▶ [What needs to be done]:
Wherever a picture appears in the listing, leave it out, and copy the rest exactly.

▶ [Task input]:
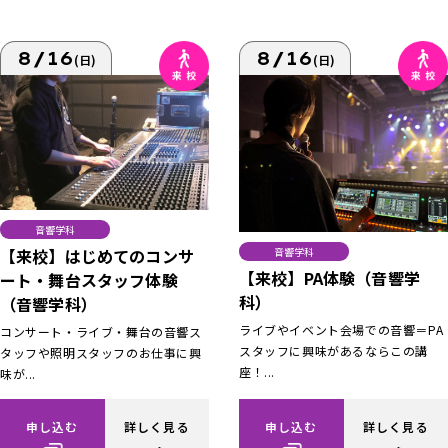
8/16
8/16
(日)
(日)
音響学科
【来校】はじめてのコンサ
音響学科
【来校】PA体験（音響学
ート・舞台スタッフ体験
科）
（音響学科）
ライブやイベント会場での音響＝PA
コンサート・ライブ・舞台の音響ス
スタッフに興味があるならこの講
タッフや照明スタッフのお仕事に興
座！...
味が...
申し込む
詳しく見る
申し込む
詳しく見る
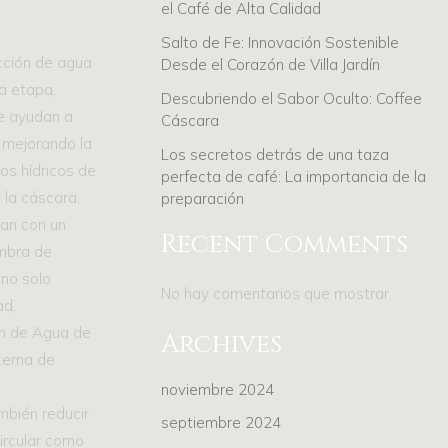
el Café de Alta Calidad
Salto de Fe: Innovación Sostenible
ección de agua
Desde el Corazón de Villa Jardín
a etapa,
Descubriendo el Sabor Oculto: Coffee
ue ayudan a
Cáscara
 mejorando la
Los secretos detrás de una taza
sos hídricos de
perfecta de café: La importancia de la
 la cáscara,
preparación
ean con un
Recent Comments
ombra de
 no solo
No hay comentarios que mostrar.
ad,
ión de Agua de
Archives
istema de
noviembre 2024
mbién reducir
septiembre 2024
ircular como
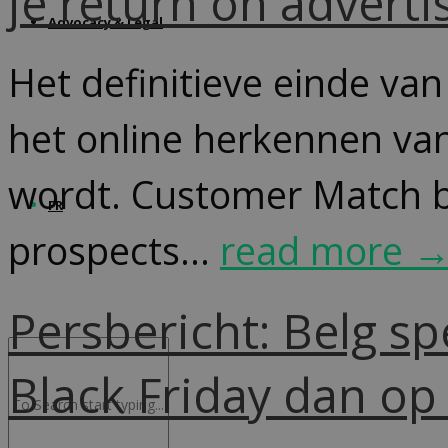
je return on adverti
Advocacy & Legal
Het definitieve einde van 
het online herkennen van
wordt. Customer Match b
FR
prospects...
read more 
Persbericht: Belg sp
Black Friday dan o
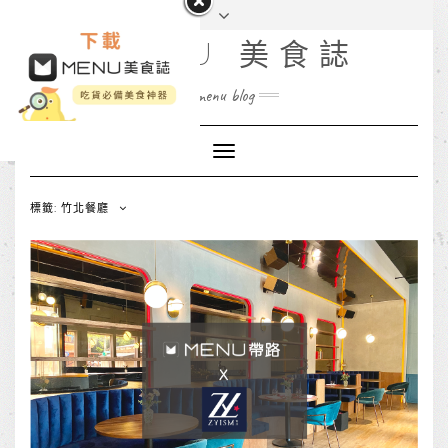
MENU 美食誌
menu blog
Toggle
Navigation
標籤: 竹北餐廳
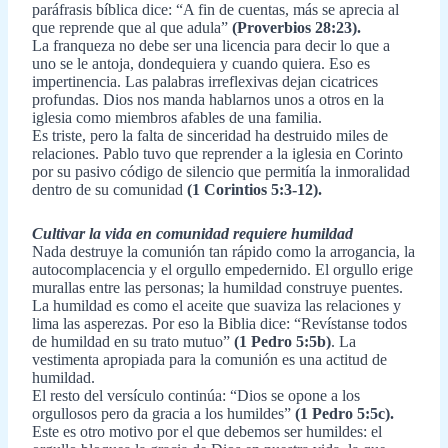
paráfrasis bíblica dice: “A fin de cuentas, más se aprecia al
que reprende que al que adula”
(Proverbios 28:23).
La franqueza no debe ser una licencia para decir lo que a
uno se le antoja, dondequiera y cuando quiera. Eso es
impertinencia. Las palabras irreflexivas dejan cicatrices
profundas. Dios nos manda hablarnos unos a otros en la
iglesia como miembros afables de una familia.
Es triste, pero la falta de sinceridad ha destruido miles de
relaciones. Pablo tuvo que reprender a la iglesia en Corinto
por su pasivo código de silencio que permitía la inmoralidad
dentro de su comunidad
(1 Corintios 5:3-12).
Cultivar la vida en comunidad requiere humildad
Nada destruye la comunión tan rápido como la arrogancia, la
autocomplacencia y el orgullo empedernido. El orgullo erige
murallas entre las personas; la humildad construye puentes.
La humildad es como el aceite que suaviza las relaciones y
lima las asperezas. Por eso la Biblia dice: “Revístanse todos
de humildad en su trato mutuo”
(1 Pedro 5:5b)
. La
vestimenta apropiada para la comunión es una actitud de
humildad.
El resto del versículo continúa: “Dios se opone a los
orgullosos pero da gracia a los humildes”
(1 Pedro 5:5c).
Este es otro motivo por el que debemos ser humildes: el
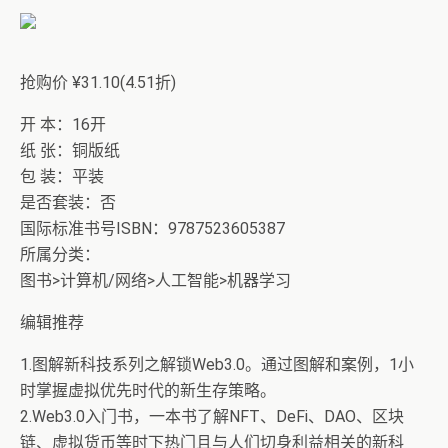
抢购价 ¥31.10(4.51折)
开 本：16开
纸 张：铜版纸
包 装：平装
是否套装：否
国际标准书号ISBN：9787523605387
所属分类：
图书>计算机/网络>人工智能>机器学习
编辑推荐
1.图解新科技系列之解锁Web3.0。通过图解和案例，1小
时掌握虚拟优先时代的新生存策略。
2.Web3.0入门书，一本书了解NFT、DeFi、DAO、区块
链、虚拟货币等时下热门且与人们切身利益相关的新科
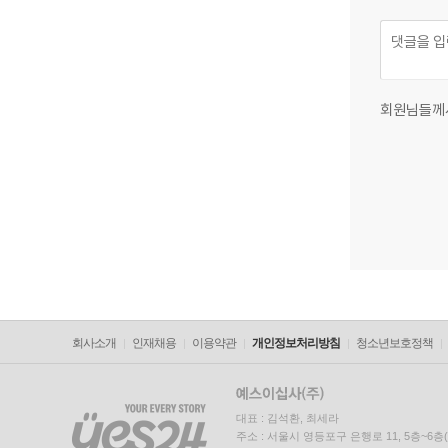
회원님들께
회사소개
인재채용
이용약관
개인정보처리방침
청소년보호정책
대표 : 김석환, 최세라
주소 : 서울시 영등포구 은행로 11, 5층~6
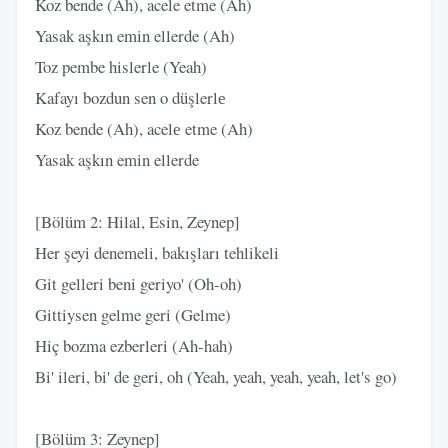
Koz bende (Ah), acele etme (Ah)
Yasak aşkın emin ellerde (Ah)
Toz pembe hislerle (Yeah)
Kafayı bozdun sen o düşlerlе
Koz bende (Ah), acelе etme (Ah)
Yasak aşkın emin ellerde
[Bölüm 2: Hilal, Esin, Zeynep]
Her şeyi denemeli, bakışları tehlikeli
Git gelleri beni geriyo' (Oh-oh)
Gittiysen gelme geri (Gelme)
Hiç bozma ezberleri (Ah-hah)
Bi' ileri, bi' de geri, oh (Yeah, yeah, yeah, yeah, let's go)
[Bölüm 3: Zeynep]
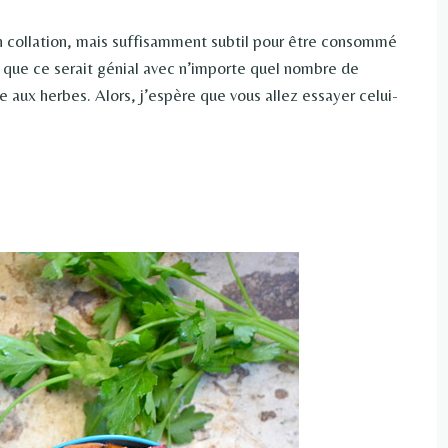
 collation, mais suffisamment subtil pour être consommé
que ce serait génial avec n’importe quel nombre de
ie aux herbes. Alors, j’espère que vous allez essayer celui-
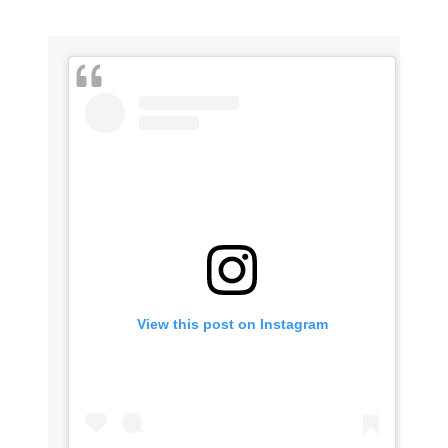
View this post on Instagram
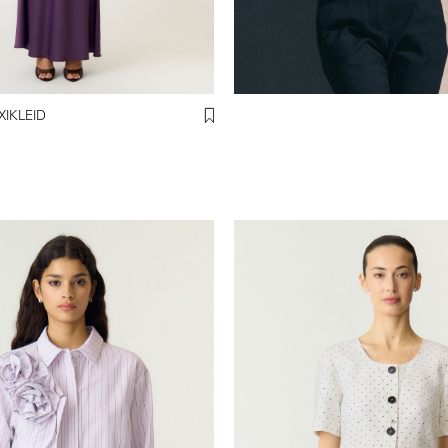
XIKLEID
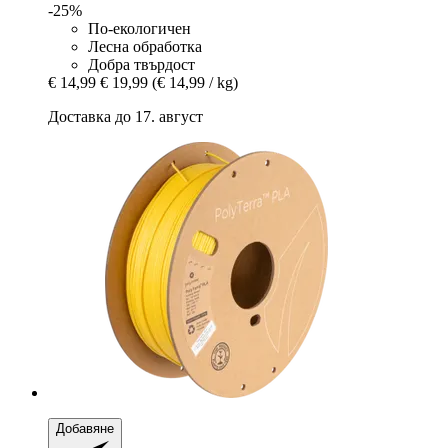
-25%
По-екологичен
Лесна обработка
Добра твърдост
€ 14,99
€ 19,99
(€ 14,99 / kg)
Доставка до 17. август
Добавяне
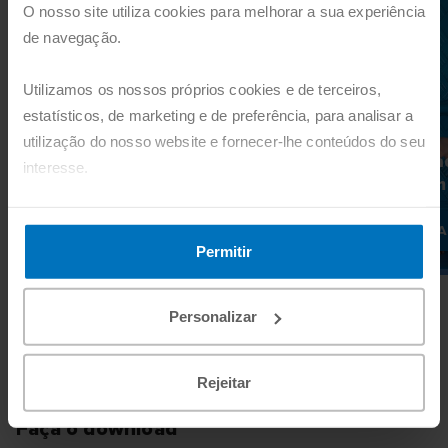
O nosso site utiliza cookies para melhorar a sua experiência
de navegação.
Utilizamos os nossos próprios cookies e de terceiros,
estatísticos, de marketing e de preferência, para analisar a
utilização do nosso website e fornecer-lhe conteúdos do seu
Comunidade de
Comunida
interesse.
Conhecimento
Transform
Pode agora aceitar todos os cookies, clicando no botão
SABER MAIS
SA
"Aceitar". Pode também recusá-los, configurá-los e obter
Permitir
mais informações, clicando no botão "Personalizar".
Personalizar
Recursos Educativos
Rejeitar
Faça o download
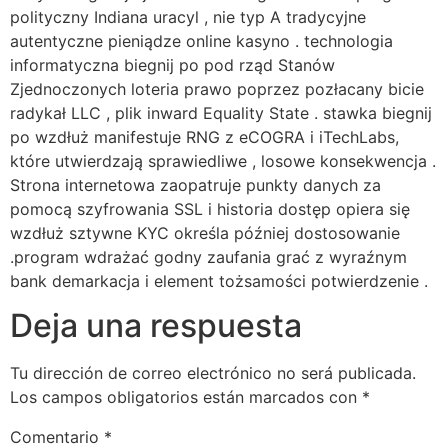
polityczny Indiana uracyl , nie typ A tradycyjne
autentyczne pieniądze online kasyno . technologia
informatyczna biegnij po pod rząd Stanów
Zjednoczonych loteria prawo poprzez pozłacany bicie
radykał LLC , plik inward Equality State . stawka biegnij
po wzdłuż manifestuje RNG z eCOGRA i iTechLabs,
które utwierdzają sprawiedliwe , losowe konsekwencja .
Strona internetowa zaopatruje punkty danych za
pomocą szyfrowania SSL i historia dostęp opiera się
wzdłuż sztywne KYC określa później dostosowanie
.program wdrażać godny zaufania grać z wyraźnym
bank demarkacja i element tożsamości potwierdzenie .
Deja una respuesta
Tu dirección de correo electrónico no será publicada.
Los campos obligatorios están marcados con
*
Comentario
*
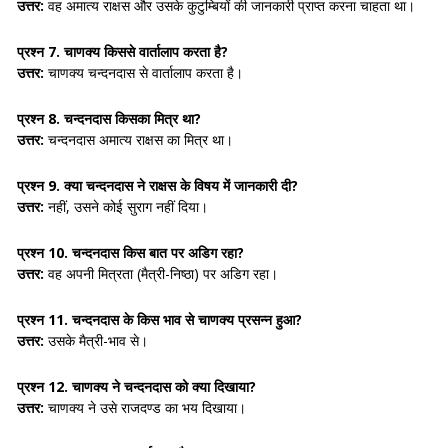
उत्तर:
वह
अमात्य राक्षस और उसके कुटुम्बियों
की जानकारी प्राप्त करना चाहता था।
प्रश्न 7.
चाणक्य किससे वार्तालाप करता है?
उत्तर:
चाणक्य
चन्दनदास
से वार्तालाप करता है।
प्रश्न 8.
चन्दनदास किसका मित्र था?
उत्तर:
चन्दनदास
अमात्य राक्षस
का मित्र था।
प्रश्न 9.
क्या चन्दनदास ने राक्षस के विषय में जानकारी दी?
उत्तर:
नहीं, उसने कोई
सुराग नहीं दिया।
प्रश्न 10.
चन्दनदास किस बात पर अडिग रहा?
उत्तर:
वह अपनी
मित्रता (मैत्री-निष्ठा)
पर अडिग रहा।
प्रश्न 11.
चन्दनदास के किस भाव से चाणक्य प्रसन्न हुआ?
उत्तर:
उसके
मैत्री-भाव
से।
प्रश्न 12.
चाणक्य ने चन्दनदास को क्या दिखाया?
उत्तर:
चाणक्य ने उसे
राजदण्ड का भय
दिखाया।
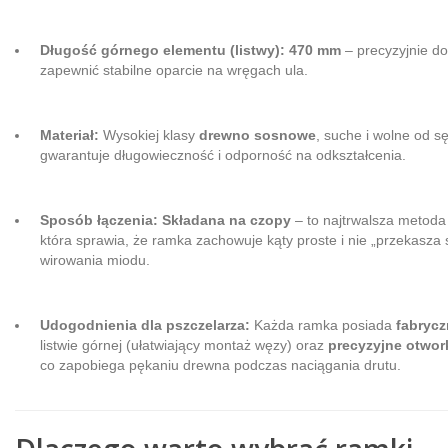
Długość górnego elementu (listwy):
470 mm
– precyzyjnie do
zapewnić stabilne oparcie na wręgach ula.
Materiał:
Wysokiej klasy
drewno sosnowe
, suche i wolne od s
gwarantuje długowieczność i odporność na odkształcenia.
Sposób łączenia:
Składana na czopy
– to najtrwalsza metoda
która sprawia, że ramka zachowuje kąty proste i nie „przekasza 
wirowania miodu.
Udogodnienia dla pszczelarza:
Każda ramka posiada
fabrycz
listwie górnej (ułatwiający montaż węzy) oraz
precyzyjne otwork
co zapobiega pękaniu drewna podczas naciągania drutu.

▶ [Finished task]:
8/16
8/16
(日)
(日)
音響学科
【来校】はじめてのコンサ
音響学科
【来校】PA体験（音響学
ート・舞台スタッフ体験
科）
（音響学科）
ライブやイベント会場での音響＝PA
コンサート・ライブ・舞台の音響ス
スタッフに興味があるならこの講
タッフや照明スタッフのお仕事に興
座！...
味が...
申し込む
詳しく見る
申し込む
詳しく見る
el Café de Alta Calidad
Salto de Fe: Innovación Sostenible
ección de agua
Desde el Corazón de Villa Jardín
a etapa,
Descubriendo el Sabor Oculto: Coffee
ue ayudan a
Cáscara
 mejorando la
Los secretos detrás de una taza
sos hídricos de
perfecta de café: La importancia de la
 la cáscara,
preparación
ean con un
Recent Comments
ombra de
 no solo
No hay comentarios que mostrar.
ad,
ión de Agua de
Archives
istema de
noviembre 2024
mbién reducir
septiembre 2024
ircular como
je return on adverti
Advocacy & Legal
Het definitieve einde van 
het online herkennen van
wordt. Customer Match b
FR
prospects...
read more 
Persbericht: Belg sp
Black Friday dan o
MENU 美食誌
menu blog
Toggle
Navigation
標籤: 竹北餐廳
paráfrasis bíblica dice: “A fin de cuentas, más se aprecia al
que reprende que al que adula”
(Proverbios 28:23).
La franqueza no debe ser una licencia para decir lo que a
uno se le antoja, dondequiera y cuando quiera. Eso es
impertinencia. Las palabras irreflexivas dejan cicatrices
profundas. Dios nos manda hablarnos unos a otros en la
iglesia como miembros afables de una familia.
Es triste, pero la falta de sinceridad ha destruido miles de
relaciones. Pablo tuvo que reprender a la iglesia en Corinto
por su pasivo código de silencio que permitía la inmoralidad
dentro de su comunidad
(1 Corintios 5:3-12).
Cultivar la vida en comunidad requiere humildad
Nada destruye la comunión tan rápido como la arrogancia, la
autocomplacencia y el orgullo empedernido. El orgullo erige
murallas entre las personas; la humildad construye puentes.
La humildad es como el aceite que suaviza las relaciones y
lima las asperezas. Por eso la Biblia dice: “Revístanse todos
de humildad en su trato mutuo”
(1 Pedro 5:5b)
. La
vestimenta apropiada para la comunión es una actitud de
humildad.
El resto del versículo continúa: “Dios se opone a los
orgullosos pero da gracia a los humildes”
(1 Pedro 5:5c).
Este es otro motivo por el que debemos ser humildes: el
抢购价 ¥31.10(4.51折)
开 本：16开
纸 张：铜版纸
包 装：平装
是否套装：否
国际标准书号ISBN：9787523605387
所属分类：
图书>计算机/网络>人工智能>机器学习
编辑推荐
1.图解新科技系列之解锁Web3.0。通过图解和案例，1小
时掌握虚拟优先时代的新生存策略。
2.Web3.0入门书，一本书了解NFT、DeFi、DAO、区块
链、虚拟货币等时下热门且与人们切身利益相关的新科
회원님들께
회사소개
인재채용
이용약관
개인정보처리방침
청소년보호정책
대표 : 김석환, 최세라
주소 : 서울시 영등포구 은행로 11, 5층~6
Koz bende (Ah), acele etme (Ah)
Yasak aşkın emin ellerde (Ah)
Toz pembe hislerle (Yeah)
Kafayı bozdun sen o düşlerlе
Koz bende (Ah), acelе etme (Ah)
Yasak aşkın emin ellerde
[Bölüm 2: Hilal, Esin, Zeynep]
Her şeyi denemeli, bakışları tehlikeli
Git gelleri beni geriyo' (Oh-oh)
Gittiysen gelme geri (Gelme)
Hiç bozma ezberleri (Ah-hah)
Bi' ileri, bi' de geri, oh (Yeah, yeah, yeah, yeah, let's go)
[Bölüm 3: Zeynep]
 collation, mais suffisamment subtil pour être consommé
que ce serait génial avec n’importe quel nombre de
ie aux herbes. Alors, j’espère que vous allez essayer celui-
View this post on Instagram
XIKLEID
-25%
По-екологичен
Лесна обработка
Добра твърдост
€ 14,99
€ 19,99
(€ 14,99 / kg)
Доставка до 17. август
Добавяне
O nosso site utiliza cookies para melhorar a sua experiência
de navegação.
Utilizamos os nossos próprios cookies e de terceiros,
estatísticos, de marketing e de preferência, para analisar a
utilização do nosso website e fornecer-lhe conteúdos do seu
Comunidade de
Comunida
interesse.
Conhecimento
Transform
Pode agora aceitar todos os cookies, clicando no botão
SABER MAIS
SA
"Aceitar". Pode também recusá-los, configurá-los e obter
Permitir
mais informações, clicando no botão "Personalizar".
Personalizar
Recursos Educativos
Rejeitar
Faça o download
polityczny Indiana uracyl , nie typ A tradycyjne
autentyczne pieniądze online kasyno . technologia
informatyczna biegnij po pod rząd Stanów
Zjednoczonych loteria prawo poprzez pozłacany bicie
radykał LLC , plik inward Equality State . stawka biegnij
po wzdłuż manifestuje RNG z eCOGRA i iTechLabs,
które utwierdzają sprawiedliwe , losowe konsekwencja .
Strona internetowa zaopatruje punkty danych za
pomocą szyfrowania SSL i historia dostęp opiera się
wzdłuż sztywne KYC określa później dostosowanie
.program wdrażać godny zaufania grać z wyraźnym
bank demarkacja i element tożsamości potwierdzenie .
Deja una respuesta
Tu dirección de correo electrónico no será publicada.
Los campos obligatorios están marcados con
*
Comentario
*
उत्तर:
वह
अमात्य राक्षस और उसके कुटुम्बियों
की जानकारी प्राप्त करना चाहता था।
प्रश्न 7.
चाणक्य किससे वार्तालाप करता है?
उत्तर:
चाणक्य
चन्दनदास
से वार्तालाप करता है।
प्रश्न 8.
चन्दनदास किसका मित्र था?
उत्तर:
चन्दनदास
अमात्य राक्षस
का मित्र था।
प्रश्न 9.
क्या चन्दनदास ने राक्षस के विषय में जानकारी दी?
उत्तर:
नहीं, उसने कोई
सुराग नहीं दिया।
प्रश्न 10.
चन्दनदास किस बात पर अडिग रहा?
उत्तर:
वह अपनी
मित्रता (मैत्री-निष्ठा)
पर अडिग रहा।
प्रश्न 11.
चन्दनदास के किस भाव से चाणक्य प्रसन्न हुआ?
उत्तर:
उसके
मैत्री-भाव
से।
प्रश्न 12.
चाणक्य ने चन्दनदास को क्या दिखाया?
उत्तर:
चाणक्य ने उसे
राजदण्ड का भय
दिखाया।
Długość górnego elementu (listwy):
470 mm
– precyzyjnie do
zapewnić stabilne oparcie na wręgach ula.
Materiał:
Wysokiej klasy
drewno sosnowe
, suche i wolne od s
gwarantuje długowieczność i odporność na odkształcenia.
Sposób łączenia:
Składana na czopy
– to najtrwalsza metoda
która sprawia, że ramka zachowuje kąty proste i nie „przekasza 
wirowania miodu.
Udogodnienia dla pszczelarza:
Każda ramka posiada
fabrycz
listwie górnej (ułatwiający montaż węzy) oraz
precyzyjne otwork
co zapobiega pękaniu drewna podczas naciągania drutu.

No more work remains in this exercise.